- INSTRUCTIONS FOR THE TASK
Return, from the listing below, each line where the word "Campaign" appears.

- SUPPLIED DATA
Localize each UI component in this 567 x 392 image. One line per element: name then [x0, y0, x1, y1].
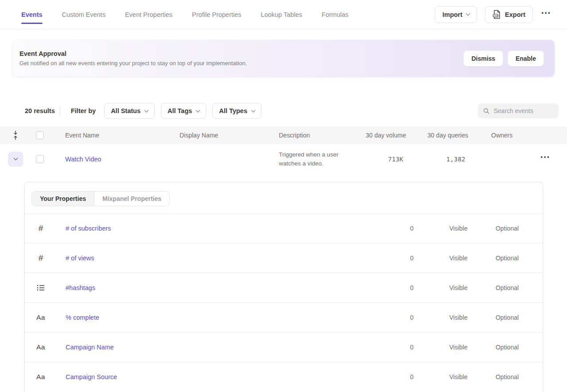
row-checkbox[interactable]: [36, 155, 44, 163]
events-table-header: Event Name Display Name Description 30 d…: [0, 126, 567, 144]
chevron-down-icon: [145, 108, 149, 112]
property-visibility[interactable]: Visible: [436, 373, 481, 380]
property-link[interactable]: Campaign Source: [66, 373, 117, 380]
text-icon: Aa: [35, 343, 46, 351]
tab-your-properties[interactable]: Your Properties: [32, 192, 94, 206]
banner-actions: Dismiss Enable: [463, 51, 544, 67]
tab-formulas[interactable]: Formulas: [322, 11, 348, 18]
column-description: Description: [279, 132, 361, 139]
property-requirement[interactable]: Optional: [481, 284, 534, 291]
search-input[interactable]: [493, 107, 553, 114]
property-requirement[interactable]: Optional: [481, 255, 534, 262]
number-icon: #: [35, 223, 46, 233]
event-description: Triggered when a user watches a video.: [279, 150, 361, 168]
properties-panel: Your Properties Mixpanel Properties # # …: [24, 182, 543, 392]
property-row: Aa % complete 0 Visible Optional: [25, 302, 543, 332]
dismiss-button[interactable]: Dismiss: [463, 51, 503, 67]
csv-file-icon: csv: [493, 10, 501, 19]
tab-events[interactable]: Events: [21, 11, 43, 18]
import-button[interactable]: Import: [435, 6, 477, 23]
tab-profile-properties[interactable]: Profile Properties: [192, 11, 241, 18]
property-link[interactable]: % complete: [66, 314, 99, 321]
tab-event-properties[interactable]: Event Properties: [125, 11, 172, 18]
select-all-checkbox[interactable]: [36, 131, 44, 139]
property-link[interactable]: #hashtags: [66, 284, 95, 291]
event-30-day-volume: 713K: [361, 156, 408, 163]
column-event-name: Event Name: [49, 132, 180, 139]
property-queries: 0: [387, 225, 436, 232]
property-queries: 0: [387, 284, 436, 291]
tab-custom-events[interactable]: Custom Events: [62, 11, 106, 18]
chevron-down-icon: [13, 156, 18, 161]
property-requirement[interactable]: Optional: [481, 314, 534, 321]
property-visibility[interactable]: Visible: [436, 255, 481, 262]
nav-actions: Import csv Export ⋯: [435, 6, 551, 23]
tab-mixpanel-properties[interactable]: Mixpanel Properties: [94, 192, 169, 206]
property-requirement[interactable]: Optional: [481, 344, 534, 351]
enable-button[interactable]: Enable: [508, 51, 544, 67]
status-filter-label: All Status: [111, 107, 141, 114]
top-nav: Events Custom Events Event Properties Pr…: [0, 0, 567, 29]
nav-tabs: Events Custom Events Event Properties Pr…: [21, 11, 348, 18]
row-more-button[interactable]: ⋯: [540, 152, 550, 166]
types-filter-label: All Types: [219, 107, 247, 114]
event-30-day-queries: 1,382: [408, 156, 470, 163]
property-row: Aa Campaign Name 0 Visible Optional: [25, 332, 543, 362]
property-queries: 0: [387, 373, 436, 380]
status-filter-dropdown[interactable]: All Status: [104, 103, 155, 119]
property-row: Aa Campaign Source 0 Visible Optional: [25, 362, 543, 392]
column-30-day-volume: 30 day volume: [361, 132, 408, 139]
tab-lookup-tables[interactable]: Lookup Tables: [261, 11, 302, 18]
property-row: #hashtags 0 Visible Optional: [25, 273, 543, 302]
tags-filter-dropdown[interactable]: All Tags: [161, 103, 206, 119]
property-queries: 0: [387, 314, 436, 321]
property-row: # # of subscribers 0 Visible Optional: [25, 213, 543, 243]
chevron-down-icon: [196, 108, 200, 112]
import-button-label: Import: [442, 11, 462, 18]
export-button-label: Export: [505, 11, 525, 18]
event-approval-banner: Event Approval Get notified on all new e…: [12, 40, 555, 77]
property-link[interactable]: Campaign Name: [66, 344, 114, 351]
property-link[interactable]: # of subscribers: [66, 225, 111, 232]
nav-more-button[interactable]: ⋯: [541, 8, 551, 21]
property-visibility[interactable]: Visible: [436, 344, 481, 351]
properties-tabs: Your Properties Mixpanel Properties: [25, 182, 543, 213]
property-requirement[interactable]: Optional: [481, 225, 534, 232]
chevron-down-icon: [466, 12, 470, 16]
search-icon: [483, 107, 489, 115]
banner-text: Event Approval Get notified on all new e…: [20, 50, 247, 67]
property-visibility[interactable]: Visible: [436, 284, 481, 291]
collapse-row-button[interactable]: [8, 152, 23, 167]
list-icon: [35, 284, 46, 291]
property-requirement[interactable]: Optional: [481, 373, 534, 380]
property-row: # # of views 0 Visible Optional: [25, 243, 543, 273]
event-row-watch-video: Watch Video Triggered when a user watche…: [0, 144, 567, 174]
chevron-down-icon: [251, 108, 255, 112]
filter-dropdowns: All Status All Tags All Types: [104, 103, 262, 119]
banner-description: Get notified on all new events entering …: [20, 60, 247, 67]
svg-text:csv: csv: [494, 14, 498, 17]
event-name-link[interactable]: Watch Video: [65, 156, 101, 163]
results-count: 20 results: [25, 107, 55, 114]
types-filter-dropdown[interactable]: All Types: [212, 103, 261, 119]
column-display-name: Display Name: [180, 132, 279, 139]
filter-row: 20 results Filter by All Status All Tags…: [0, 103, 567, 119]
column-owners: Owners: [470, 132, 523, 139]
collapse-all-icon[interactable]: [12, 130, 19, 140]
property-visibility[interactable]: Visible: [436, 314, 481, 321]
text-icon: Aa: [35, 373, 46, 381]
text-icon: Aa: [35, 314, 46, 321]
tags-filter-label: All Tags: [168, 107, 192, 114]
property-link[interactable]: # of views: [66, 255, 94, 262]
export-button[interactable]: csv Export: [485, 6, 533, 23]
property-visibility[interactable]: Visible: [436, 225, 481, 232]
column-30-day-queries: 30 day queries: [408, 132, 470, 139]
banner-title: Event Approval: [20, 50, 247, 57]
divider: [60, 106, 60, 116]
search-box[interactable]: [478, 103, 559, 118]
number-icon: #: [35, 253, 46, 263]
property-queries: 0: [387, 255, 436, 262]
property-queries: 0: [387, 344, 436, 351]
filter-by-label: Filter by: [71, 107, 96, 114]
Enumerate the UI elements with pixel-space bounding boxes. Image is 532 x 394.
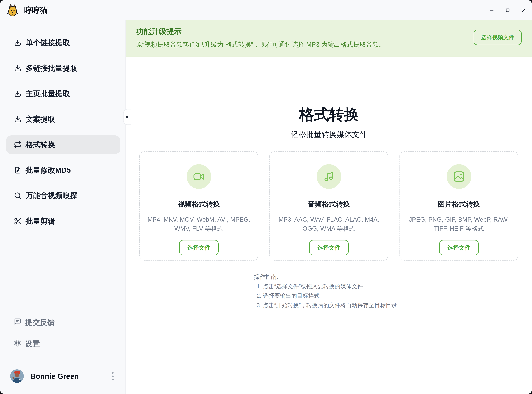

- EXERCISE OUTPUT
property-link[interactable]: Campaign Source: [66, 373, 117, 380]
property-row: Aa Campaign Name 0 Visible Optional: [25, 332, 543, 362]
property-row: Aa Campaign Source 0 Visible Optional: [25, 362, 543, 392]
property-link[interactable]: Campaign Name: [66, 344, 114, 351]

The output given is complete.